Geri kalmışlığı tek bir nedene bağlı olarak açıklamak mümkün değildir. Geri kalmışlık karmaşık bir olgudur. Geri kalmışlığı ülkelere özgü ırk, din, coğrafi konum gibi endojen nedenlere bağlayan görüşler yüzyılımızın başında reddedilmiştir. Lenin geri kalmışlığın nedenini ülkelerin birbirleri ile giriştikleri ilişkilerin bir sonucu olarak görmektedir.

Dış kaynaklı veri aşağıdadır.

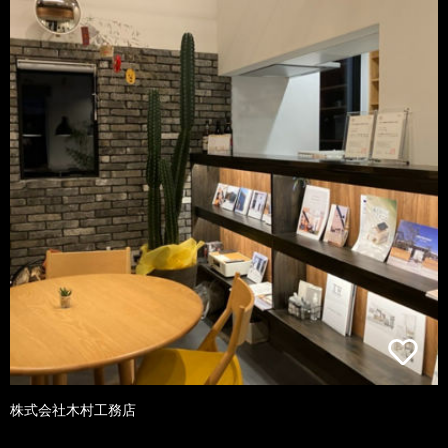
株式会社木村工務店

Ona göre, hemen hemen bütün geri kalmış ülkeler için geçerli olan tarihsel bir neden günümüzdeki geri kalmışlığın genel çerçevesini çizmektedir. Bu da Batı kapitalizmi ve emperyalizm yani sömürgeciliktir.

Büyük coğrafi keşiflerle başlayan Batı sömürgeciliği doğal zenginliklerin ve değerli madenlerin talan edilmesine dayanmaktadır. Kapitalizm daha başından itibaren ulusal sınırları aşıp dünyaya yayılma gereksinimi içinde olan bir ekonomik sistemdir. Üretimin sürdürülebilmesi için ucuz ham maddelerin hiç aksamadan elde edilmesi gerekmektedir. Kârlılığın ve sermaye birikiminin sürekliliği için ise üretilenlerin satılması gerekmektedir. Sürekli hammadde ve pazar gereksinimi içindedir. Bunlara ulaşmak için gerektiğinde silaha sarılmış, I. ve II. Dünya Savaşları gibi paylaşım savaşlarına girişmiştir.

Gelişmiş ülke bazı kriterlere göre yüksek düzeyde gelişme göstermiş ülkeler için kullanılan bir terimdir. Bu kriterlerin en çok kullanılanları; kişi başına düşen milli gelir, sanayileşme düzeyi, insani gelişme endeksidir. Bu kriterlere uymayan ülkeler genellikle gelişmekte olan ülkeler olarak nitelendirilmektedir.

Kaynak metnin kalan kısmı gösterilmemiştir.